= Frederick Howard Collins (indexer) =

Frederick Howard Collins (1857-1910) was a British indexer and writer. Best known for his Authors' and printers' dictionary (1905), Collins also wrote on the philosophy of Herbert Spencer and on subject indexing. Collins' dictionary is one of the earliest known sources that recommend using a serial comma or "Oxford comma", citing a written recommendation by Herbert Spencer.

==Works==
- An epitome of the Synthetic philosophy, London: Williams and Norgate, 1889. With a preface by Herbert Spencer.
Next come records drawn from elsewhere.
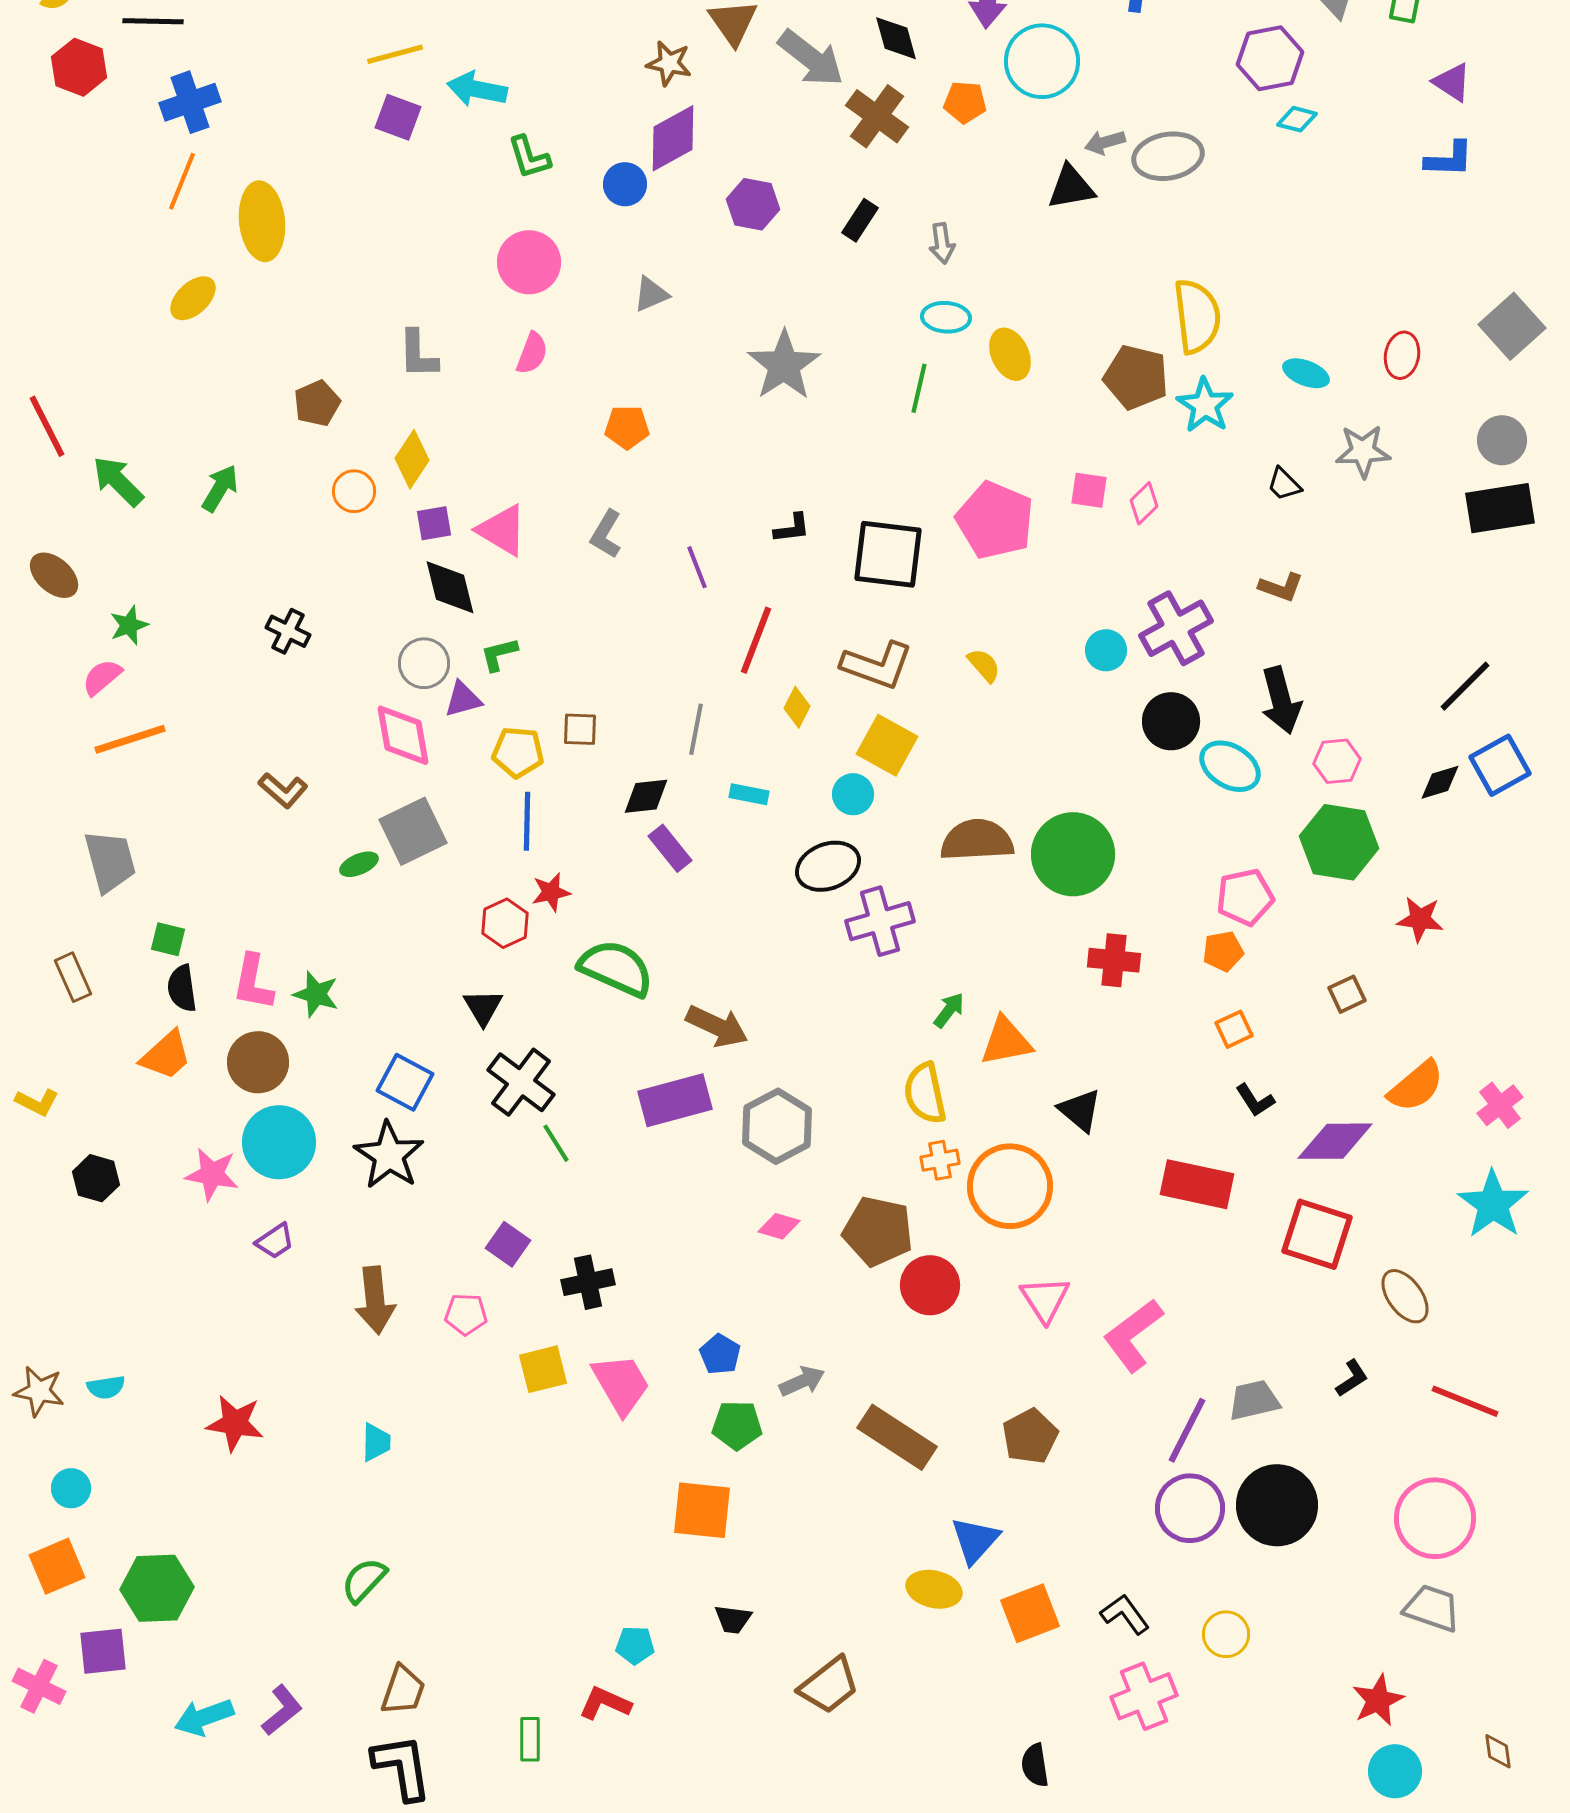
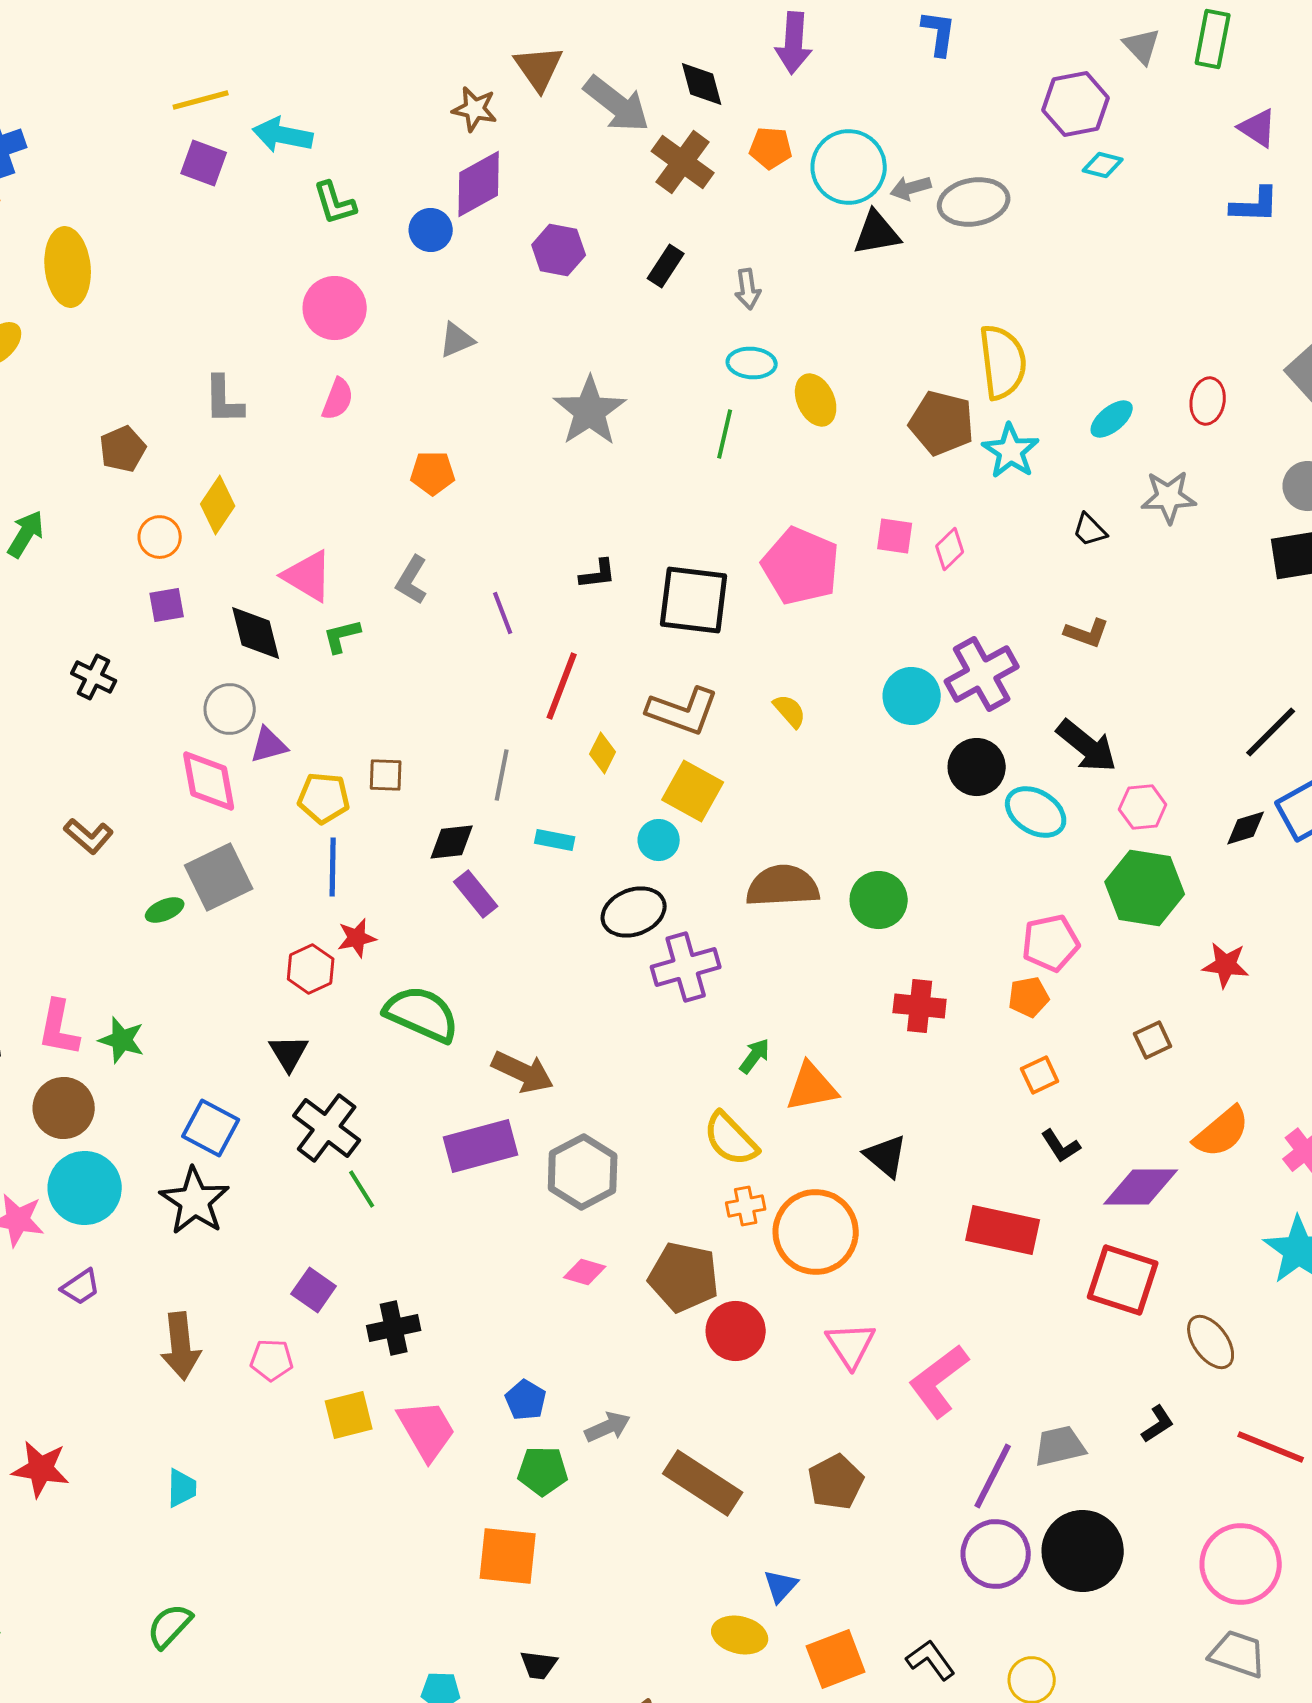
cyan circle: (1042, 61) -> (849, 167), moved
cyan ellipse: (1306, 373) -> (1112, 419), turned -60
purple square: (434, 523) -> (167, 605), moved
cyan circle: (1106, 650) -> (912, 696), size x1.4
green L-shape: (499, 654) -> (342, 636), moved
black arrow: (1281, 700) -> (1087, 746), turned -36
green circle: (1073, 854) -> (879, 900), size x0.7
yellow semicircle: (925, 1093) -> (731, 1139), turned -32
blue triangle: (975, 1540) -> (781, 1586), size x0.7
- The diminution of the jaw in the civilized races: an effect of disease, London and Edinburgh: Williams and Norgate, 1891
- Twelve charts of the tidal streams on the west coast of Scotland, London: J.D. Potter, 1894
- 'Subject indexes: some principles which underlie them', London: Chiswick Press, 1896.
- 'Herbert Spencer', in Philosophers and scientists, New York: Doubleday & McClure Co., 1899
- 'The index', in Charles T. Jacobi, Some notes on books and printing : a guide for authors, publishers, & others, London: C. Whittingham & Co., 1902.
- Author & Printer: A Guide for Authors, Editors, Printers, Correctors of the Press, Compositors, and Typists; With full list of Abbreviations; An Attempt to codify the best Typographical Practices of the Present Day, London: Frowde, 1905. Reprinted in 1909 as Authors' and Printers' Dictionary.